Sofia Jernberg – voice
Mats Gustafsson – baritone & tenor saxophones, live electronics
Kjetil Møster – baritone & tenor saxophones, electronics
Anders Hana – baritone guitar
Greg Saunier – drums and voice
Rich and Poor
Both Sides Out
The End begin with a warm bath of baritone distortion before erupting into a twin bari sax onslaught with pummelling dislocated drums and throat-shredding, down-in-the-cellar cries for sanity.
Let’s face it, I could stop there and this would be a must-listen disc. But glorious as the free noise is, there is a great deal more sonic pleasure here for the ears to wallow in.
The End is another RareNoise ‘supergroup’ (see last year’s Reflections in Cosmo for another), built around the twin saxophones of Mats Gustafsson (The Thing, Fire!) and Kjetil Møster (The Core, Møster!) and featuring the baritone guitar of Anders Hana (Moha!, Ultralyd), the unrelenting force of Greg Saunier (Deerhoof) and layered with the pure vocal emotion of Sofia Jernberg (Fire! Orchestra). That’s the ingredients listed but what about the resulting dish?
After the satisfyingly brutal Svårmod, we enter a more riff-based zone… Vemod’s cyclical and hypnotic guitar’n’drums provide a shifting centre, Jernberg pours forth a wordless exhortation, and electronics crackle and buzz as time slowly runs down.

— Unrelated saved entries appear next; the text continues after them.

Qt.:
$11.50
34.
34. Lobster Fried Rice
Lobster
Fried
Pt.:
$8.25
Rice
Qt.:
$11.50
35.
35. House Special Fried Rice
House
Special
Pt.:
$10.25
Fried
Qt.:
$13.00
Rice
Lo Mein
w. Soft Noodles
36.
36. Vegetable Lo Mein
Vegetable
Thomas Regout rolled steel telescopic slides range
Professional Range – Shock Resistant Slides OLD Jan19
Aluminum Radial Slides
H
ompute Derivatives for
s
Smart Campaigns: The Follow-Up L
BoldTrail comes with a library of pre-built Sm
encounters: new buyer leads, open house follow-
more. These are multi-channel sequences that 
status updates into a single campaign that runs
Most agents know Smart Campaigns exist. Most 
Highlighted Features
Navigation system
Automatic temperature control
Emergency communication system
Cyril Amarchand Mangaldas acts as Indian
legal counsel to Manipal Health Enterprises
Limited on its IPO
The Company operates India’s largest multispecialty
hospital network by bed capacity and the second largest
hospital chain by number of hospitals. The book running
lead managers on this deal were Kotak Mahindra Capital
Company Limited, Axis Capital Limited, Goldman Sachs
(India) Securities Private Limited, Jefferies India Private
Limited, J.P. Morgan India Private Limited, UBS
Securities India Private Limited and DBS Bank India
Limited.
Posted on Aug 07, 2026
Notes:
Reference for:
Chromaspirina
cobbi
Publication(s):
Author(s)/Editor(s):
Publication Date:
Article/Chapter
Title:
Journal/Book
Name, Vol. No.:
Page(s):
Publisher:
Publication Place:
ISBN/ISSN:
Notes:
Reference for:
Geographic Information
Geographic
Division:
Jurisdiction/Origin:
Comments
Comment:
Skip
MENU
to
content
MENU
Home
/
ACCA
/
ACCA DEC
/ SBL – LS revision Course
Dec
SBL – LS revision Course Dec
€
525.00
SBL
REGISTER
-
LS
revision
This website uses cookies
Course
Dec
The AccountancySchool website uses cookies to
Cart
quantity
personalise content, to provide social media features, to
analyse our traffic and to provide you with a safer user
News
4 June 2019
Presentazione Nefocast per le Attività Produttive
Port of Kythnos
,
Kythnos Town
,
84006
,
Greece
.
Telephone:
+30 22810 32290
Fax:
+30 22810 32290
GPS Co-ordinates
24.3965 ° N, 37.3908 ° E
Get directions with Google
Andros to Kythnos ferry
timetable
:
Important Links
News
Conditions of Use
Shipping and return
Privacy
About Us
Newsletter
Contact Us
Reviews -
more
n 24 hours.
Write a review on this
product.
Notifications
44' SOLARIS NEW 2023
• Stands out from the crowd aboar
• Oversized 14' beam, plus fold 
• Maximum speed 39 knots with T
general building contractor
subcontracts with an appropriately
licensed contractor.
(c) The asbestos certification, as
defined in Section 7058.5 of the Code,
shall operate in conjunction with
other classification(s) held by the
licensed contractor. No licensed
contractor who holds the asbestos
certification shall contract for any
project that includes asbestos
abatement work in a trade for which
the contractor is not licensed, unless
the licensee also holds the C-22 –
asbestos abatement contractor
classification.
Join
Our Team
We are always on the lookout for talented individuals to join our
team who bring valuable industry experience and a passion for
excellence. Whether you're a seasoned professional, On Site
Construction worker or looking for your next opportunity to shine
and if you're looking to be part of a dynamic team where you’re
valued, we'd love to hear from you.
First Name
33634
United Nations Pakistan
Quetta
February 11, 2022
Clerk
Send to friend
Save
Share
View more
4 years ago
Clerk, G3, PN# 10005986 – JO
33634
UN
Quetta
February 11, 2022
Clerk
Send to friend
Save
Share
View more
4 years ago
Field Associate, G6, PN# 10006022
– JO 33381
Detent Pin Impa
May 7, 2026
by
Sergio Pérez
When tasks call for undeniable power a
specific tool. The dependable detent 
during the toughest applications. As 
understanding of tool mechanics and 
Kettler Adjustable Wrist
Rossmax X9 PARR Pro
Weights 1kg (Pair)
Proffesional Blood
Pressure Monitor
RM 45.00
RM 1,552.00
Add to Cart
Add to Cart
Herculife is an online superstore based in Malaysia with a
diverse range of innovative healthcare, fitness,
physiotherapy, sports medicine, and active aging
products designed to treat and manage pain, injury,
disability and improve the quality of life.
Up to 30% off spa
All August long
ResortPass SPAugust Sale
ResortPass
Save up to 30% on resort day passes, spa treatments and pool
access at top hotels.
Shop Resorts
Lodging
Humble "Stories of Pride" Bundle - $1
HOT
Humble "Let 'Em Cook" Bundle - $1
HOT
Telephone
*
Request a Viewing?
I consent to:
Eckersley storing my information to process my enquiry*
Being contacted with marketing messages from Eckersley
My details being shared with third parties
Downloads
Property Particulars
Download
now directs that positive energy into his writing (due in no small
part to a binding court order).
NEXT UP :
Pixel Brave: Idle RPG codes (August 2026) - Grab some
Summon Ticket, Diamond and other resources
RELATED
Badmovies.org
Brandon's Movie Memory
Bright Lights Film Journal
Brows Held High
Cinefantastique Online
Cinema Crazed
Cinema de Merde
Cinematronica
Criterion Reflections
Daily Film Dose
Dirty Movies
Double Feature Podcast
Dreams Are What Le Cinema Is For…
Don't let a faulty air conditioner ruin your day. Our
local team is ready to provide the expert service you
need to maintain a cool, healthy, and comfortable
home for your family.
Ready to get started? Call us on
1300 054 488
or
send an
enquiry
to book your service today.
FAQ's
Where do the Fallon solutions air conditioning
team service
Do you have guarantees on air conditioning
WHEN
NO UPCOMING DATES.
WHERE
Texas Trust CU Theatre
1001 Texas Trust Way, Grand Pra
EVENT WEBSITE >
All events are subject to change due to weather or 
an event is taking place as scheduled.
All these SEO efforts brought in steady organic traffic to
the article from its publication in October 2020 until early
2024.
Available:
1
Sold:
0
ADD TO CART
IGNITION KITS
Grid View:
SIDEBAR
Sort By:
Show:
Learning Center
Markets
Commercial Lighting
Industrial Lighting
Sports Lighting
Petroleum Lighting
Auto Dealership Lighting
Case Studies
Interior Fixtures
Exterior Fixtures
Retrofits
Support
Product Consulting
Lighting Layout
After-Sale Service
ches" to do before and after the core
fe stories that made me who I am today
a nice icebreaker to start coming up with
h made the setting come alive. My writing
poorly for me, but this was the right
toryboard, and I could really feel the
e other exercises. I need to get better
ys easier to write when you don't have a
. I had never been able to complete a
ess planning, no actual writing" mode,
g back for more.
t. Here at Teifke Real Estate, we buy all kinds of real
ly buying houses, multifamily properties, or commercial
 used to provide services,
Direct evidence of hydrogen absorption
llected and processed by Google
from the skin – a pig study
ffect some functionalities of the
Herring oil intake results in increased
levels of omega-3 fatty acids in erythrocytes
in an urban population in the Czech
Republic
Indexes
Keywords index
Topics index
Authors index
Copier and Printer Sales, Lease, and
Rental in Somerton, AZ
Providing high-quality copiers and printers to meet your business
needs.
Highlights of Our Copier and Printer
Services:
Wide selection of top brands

Translated Slaughter and Don’t Wait are both longer pieces and now that we’re beaten into listening submission, things slow down and get itchy. Jernberg’s quiet supplication coupled with breathy grace notes and groans are backed by delicate electronics and minimal tic-tic percussion, all building patiently to intervals of molten, crackling guitar and saxophones jostling heavenwards. Where Translated Slaughter is fiercely uncomfortable in structure and execution, the similarly episodic Don’t Wait brings a funkier, more playful vibe to the kaleidoscope.
Rich and Poor is 54 seconds of pure soundmaking for the joy of it. I’m not sure my audio palate was refreshed but as a between-courses dish it serves to separate the ultimately upbeat Don’t Wait from the final track. Both Sides Out is pure grim and satisfying catharsis. Apparently an indictment of the post-Trump western world, it’s both utterly draining and refreshing at once, voice and saxophones vying and combining in a grand wail of despairing vitality.
By the way, the title translates roughly as, “Melancholy and sadness are senses to be valued”. Dark times, dark sentiments, dark music but, like the blues, cathartic and somehow positively uplifting.